Trustware is an Israeli startup launched in 2006 which pitches its application virtualization product, BufferZone, as a security solution.
In almost two years the company made almost no progresses: the product is still frozen at version 2.x, and the marketing approach is still oriented to the low-budget consumer market despite the availability of an Enterprise Edition.
Now Trustware tries to change direction appointing two new executives from Check Point and Sun:
- H. Peter Felgentreff joins Trustware as the Vice President of Worldwide Sales. With more then two decades of technology sales and management experience, Peter will oversee Trustware’s global sales execution strategy including direct channels, field operations and partner recruitment. He joins Trustware from Kerio Technologies where he served as Vice President of Worldwide Sales. As Vice President of Sales at Zone Labs (NYSE:CKP), Peter was responsible for building the foundation that led to the eventual acquisition by Checkpoint.
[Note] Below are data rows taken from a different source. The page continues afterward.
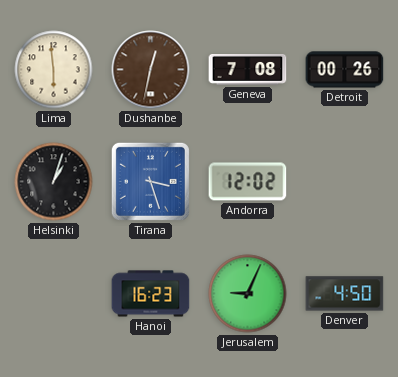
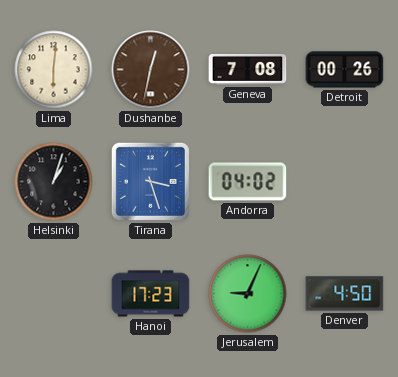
Lima: 5:59 -> 6:01
Andorra: 12:02 -> 04:02
Hanoi: 16:23 -> 17:23
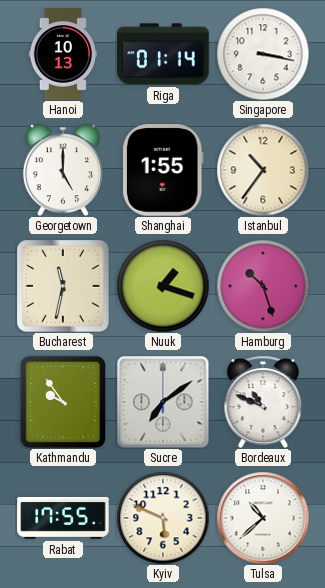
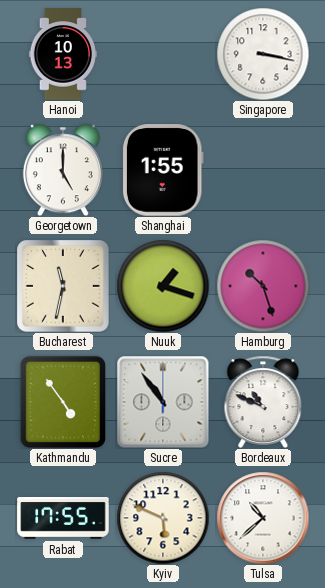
Riga: 01:14 -> none
Istanbul: 10:36 -> none
Kathmandu: 9:54 -> 4:54
Sucre: 7:09 -> 10:54
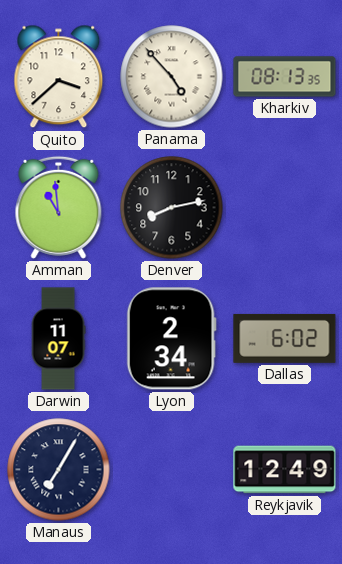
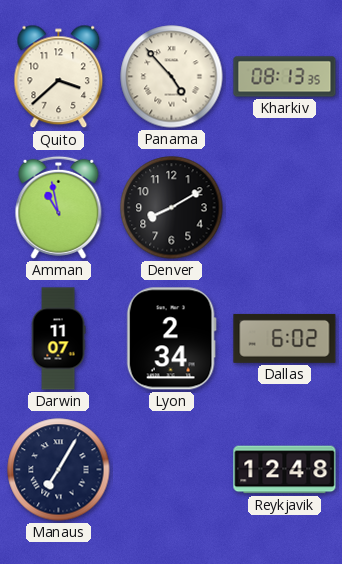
Amman: 10:59 -> 10:58
Denver: 8:13 -> 8:10
Reykjavik: 12:49 -> 12:48
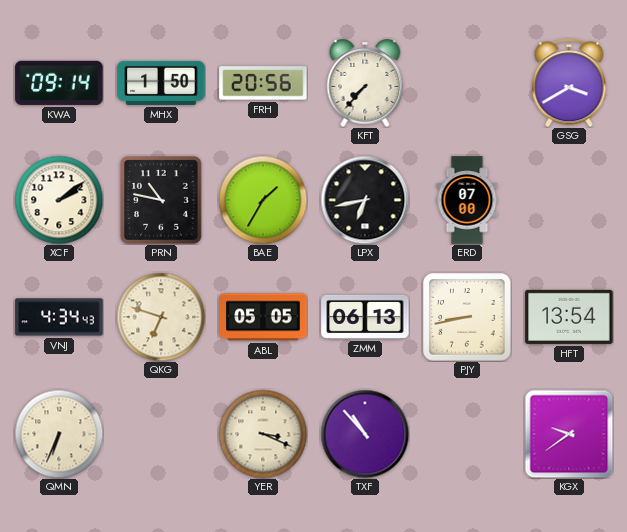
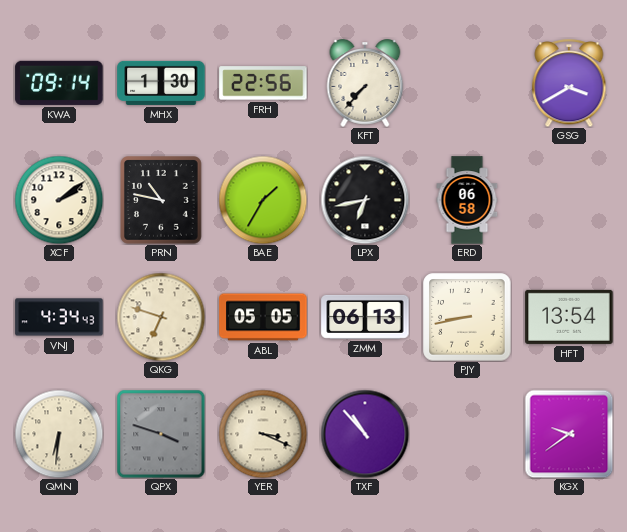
MHX: 1:50 -> 1:30
FRH: 20:56 -> 22:56
ERD: 07:00 -> 06:58
QMN: 6:34 -> 6:31
QPX: none -> 3:48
At Aladdin Knowledge Systems (NASDAQ:ALDN), Peter’s efforts resulted in his sales division generating nearly half of the company’s annual revenues.
- Martin Hack joins Trustware as the Vice President of Marketing. He has more than 15 years of marketing and information security expertise. Prior to joining Trustware, Martin was the Director of Marketing at GreenBorder Technologies, a security virtualization company that was acquired by Google (NASDAQ:GOOG). He also held management positions at Sun Microsystems (NASDAQ:JAVA), where he was responsible for the Trusted Solaris Operating System. During his tenure, Trusted Solaris achieved triple-digit revenue increase over three consecutive years and became the de-facto standard for secure and classified communication platforms. As a security advisor and risk assessment expert, he consulted to numerous Fortune 500 companies and government organizations.
It’s interesting that Hack is coming from GreenBorder, the stealth application virtualization startup acquired by Google in 2007.
These two exec will have a hard job because, security pitch or not, the competition in the application virtualization market is fierce: Trustware will have to do something incredible if it wants to race along consolidate players like Microsoft, Citrix, VMware and Microsoft, as well as aggressive startups like InstallFree and Endeavors Technologies.